Le NIFFF, un festival qui repousse les frontières
Cinéma
Le Festival du film fantastique de Neuchâtel, qui se déroule jusqu’au 9 juillet, est autant un lieu de frissons que de reflets du monde

En 2002, lors de sa première édition, le Festival du film fantastique de Neuchâtel (NIFFF) couronnait Gemini, de Shinya Tsukamoto, un conte sur la différence (l’épouse du héros est amnésique) sous forte influence d’Edgar Allan Poe.

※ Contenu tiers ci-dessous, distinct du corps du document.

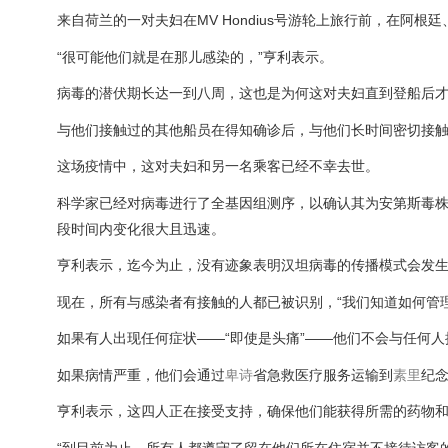
来自荷兰的一对夫妇在MV Hondius号游轮上旅行前，在阿
“很可能他们就是在那儿感染的，”亨利表示。
病毒的潜伏期长达一到八周，这也是为何这对夫妇直到登船后
与他们接触过的其他船员在得知确诊后，与他们长时间密切接
这场疫情中，这对夫妇和另一名乘客已经不幸去世。
科学家已经对病毒进行了全基因组测序，以确认其为安第斯毒株
段时间内变化很大且迅速。
亨利表示，迄今为止，没有迹象表明汉坦病毒的传播模式会发
现在，所有与感染者有接触的人都已被识别，“我们知道如何管
如果有人出现任何症状——“即使是头痛”——他们不会与任何
如果病情严重，他们会通过
卑诗
省急救医疗服务运输到
素里
纪念
亨利表示，这四人正在接受支持，确保他们能获得所需的药物
“到目前为止，所有人都遵守了留在他们所在住宿并不接待访客的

Alors qu’à l’époque le cinéma japonais était déjà connu mais essentiellement grâce à des cinéastes vedettes souvent passés par Cannes & Co, le NIFFF (dont Le Temps est partenaire) propulsait une autre facette de la cinématographie de l’archipel. Récidive, en 2002 toujours, avec l’estomaquant Suicide Club de Sono Sion, l’une des plus grandes œuvres sur la contamination des idées morbides. L’année passée, pour sa 20e édition, le festival consacrait une fable sur le monde du travail désagrégé façon Amazon (Lapsis, de Noah Hutton).
Des visions différentes
Ces seuls trois raccourcis à vingt années d’écart montrent à quel point l’événement macabre de Neuchâtel s’est imposé comme le porte-voix de visions du monde différentes, mais pertinentes. Cette année, la rétrospective est consacrée aux représentations des minorités LGBTQ, autre enjeu social.

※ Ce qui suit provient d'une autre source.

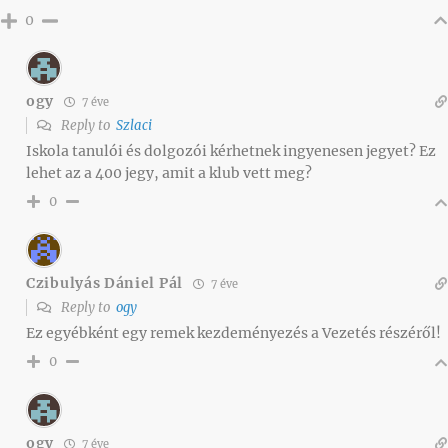
0
ogy
7 éve
Reply to
Szlaci
Iskola tanulói és dolgozói kérhetnek ingyenesen jegyet? Ez
lehet az a 400 jegy, amit a klub vett meg?
0
Czibulyás Dániel Pál
7 éve
Reply to
ogy
Ez egyébként egy remek kezdeményezés a Vezetés részéről!
0
ogy
7 éve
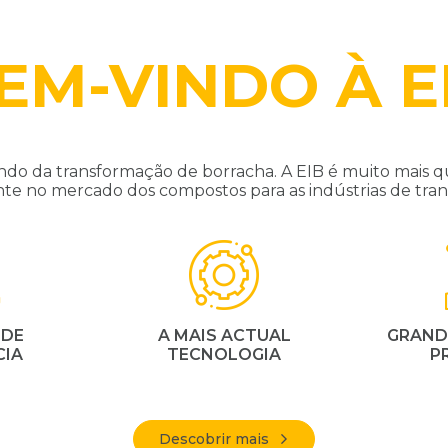
EM-VINDO À E
o da transformação de borracha. A EIB é muito mais q
nte no mercado dos compostos para as indústrias de t
 DE
A MAIS ACTUAL
GRAND
CIA
TECNOLOGIA
P
Descobrir mais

Lire aussi: Le cinéma de genre, refuge des diversités
Le NIFFF fait sourire avec ses films bien trash où les têtes giclent quand elles ne sont pas décapitées à la scie domestique. Cette horreur populaire a droit de séjour, elle constitue après tout la mécanique de frissons et de lien social dans bien des pays du monde. L’un des points forts, inamovible, du NIFFF est d’ailleurs la manière dont les fidèles y découvrent les enfers d’ailleurs, des lézards géants thaïlandais aux zombies mutants argentins en passant par un requin des Landes. Les langages de la terreur varient, mais ici, elle se goûte en mode panoramique. Avec au moins neuf films sur dix qui ne seront pas montrés en salles, et même parfois impossibles à trouver sur les plateformes, le NIFFF est sans doute l’un des festivals les plus respectueux de l’impératif fédéral portant sur le critère de la «diversité cinématographique».
Lire aussi: Park Chan-wook: «Mon film est à 100% un polar et à 100% une romance»

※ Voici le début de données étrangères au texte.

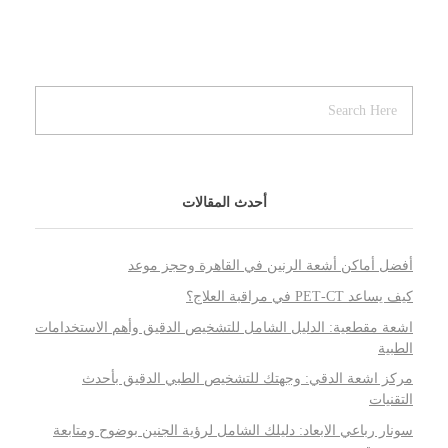
أحدث المقالات
أفضل أماكن أشعة الرنين في القاهرة وحجز موعد
كيف يساعد PET‑CT في مراقبة العلاج؟
اشعة مقطعية: الدليل الشامل للتشخيص الدقيق وأهم الاستخدامات
الطبية
مركز اشعة الدقي: وجهتك للتشخيص الطبي الدقيق بأحدث
التقنيات
سونار رباعي الابعاد: دليلك الشامل لرؤية الجنين بوضوح ومتابعة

Le fantastique d’aujourd’hui est souvent l’ordinaire de demain
Mais face à ses aînés (Locarno, etc.), le petit agité de Neuchâtel fore plus en profondeur – un peu pour son malheur. Le fantastique d’une époque devient la banalité de la suivante. Un jour, plus tard, les questionnements de la rétrospective 2022 paraîtront ringards – et il faut espérer que les choses se déroulent ainsi.
Plus que les autres, les festivals de fantastique sont des ouvreurs de voies, des «repousseurs» de limites. Ils en souffrent aussi, car leur ordinaire devient le mainstream – voyez le déluge de surnaturel chez Netflix. Il leur faut sans cesse repousser les lignes, sans donner dans la vulgarité débilitante. Pour se projeter vers demain, ils doivent gratter le monde toujours plus habilement. Quant à creuser et à y regarder de près, dans ses terres horlogères et montagnardes, le NIFFF sait y faire.